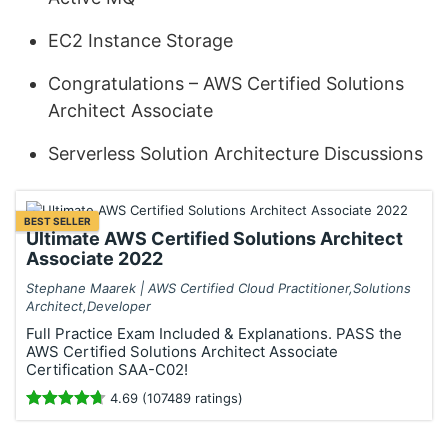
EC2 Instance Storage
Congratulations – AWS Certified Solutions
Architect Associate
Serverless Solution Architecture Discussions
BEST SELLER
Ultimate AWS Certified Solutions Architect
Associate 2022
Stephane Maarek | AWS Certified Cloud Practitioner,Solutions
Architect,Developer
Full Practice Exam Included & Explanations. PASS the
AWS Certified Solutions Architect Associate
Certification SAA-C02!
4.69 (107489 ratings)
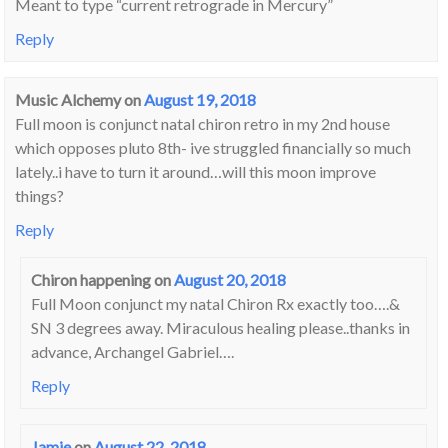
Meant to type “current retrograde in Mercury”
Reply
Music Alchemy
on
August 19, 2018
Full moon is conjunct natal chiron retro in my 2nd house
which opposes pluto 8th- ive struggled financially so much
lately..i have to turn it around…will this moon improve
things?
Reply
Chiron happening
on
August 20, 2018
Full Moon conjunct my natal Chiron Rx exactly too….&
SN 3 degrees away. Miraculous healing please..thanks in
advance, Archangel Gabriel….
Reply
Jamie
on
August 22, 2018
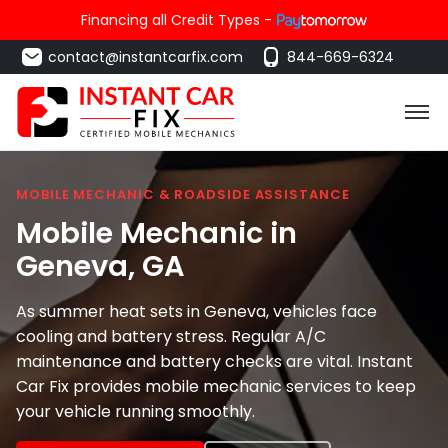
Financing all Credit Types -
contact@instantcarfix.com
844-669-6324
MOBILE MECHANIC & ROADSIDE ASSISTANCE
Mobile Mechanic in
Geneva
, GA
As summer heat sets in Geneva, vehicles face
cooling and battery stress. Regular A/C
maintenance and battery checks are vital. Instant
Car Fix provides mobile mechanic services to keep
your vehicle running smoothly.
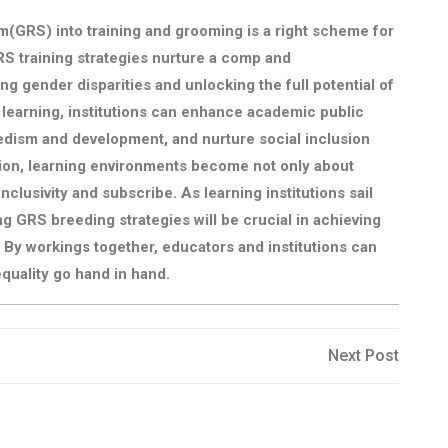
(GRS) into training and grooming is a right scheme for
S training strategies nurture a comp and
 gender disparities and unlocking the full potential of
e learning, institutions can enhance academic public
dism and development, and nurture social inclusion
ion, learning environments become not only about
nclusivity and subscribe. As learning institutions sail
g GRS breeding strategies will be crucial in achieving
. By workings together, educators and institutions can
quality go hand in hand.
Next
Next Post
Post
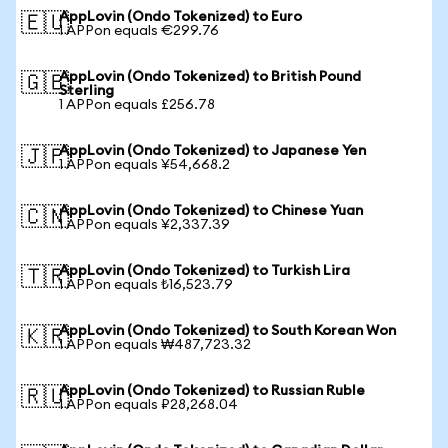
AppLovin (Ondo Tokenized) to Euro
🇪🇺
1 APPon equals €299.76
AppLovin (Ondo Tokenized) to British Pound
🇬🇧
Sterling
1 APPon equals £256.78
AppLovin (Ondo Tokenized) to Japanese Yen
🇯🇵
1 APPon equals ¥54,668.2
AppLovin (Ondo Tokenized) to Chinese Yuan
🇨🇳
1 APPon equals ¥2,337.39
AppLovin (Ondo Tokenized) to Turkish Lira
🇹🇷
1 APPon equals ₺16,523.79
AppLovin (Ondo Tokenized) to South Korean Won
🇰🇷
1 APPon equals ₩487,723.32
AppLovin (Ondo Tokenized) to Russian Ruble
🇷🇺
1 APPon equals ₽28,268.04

● ● ● ● ● ● ●

## EXERCISE INSTRUCTIONS
Scan the entries above for the word "Solutions" and collect each line holding it.

## REPLY
Congratulations – AWS Certified Solutions
Ultimate AWS Certified Solutions Architect
Stephane Maarek | AWS Certified Cloud Practitioner,Solutions
AWS Certified Solutions Architect Associate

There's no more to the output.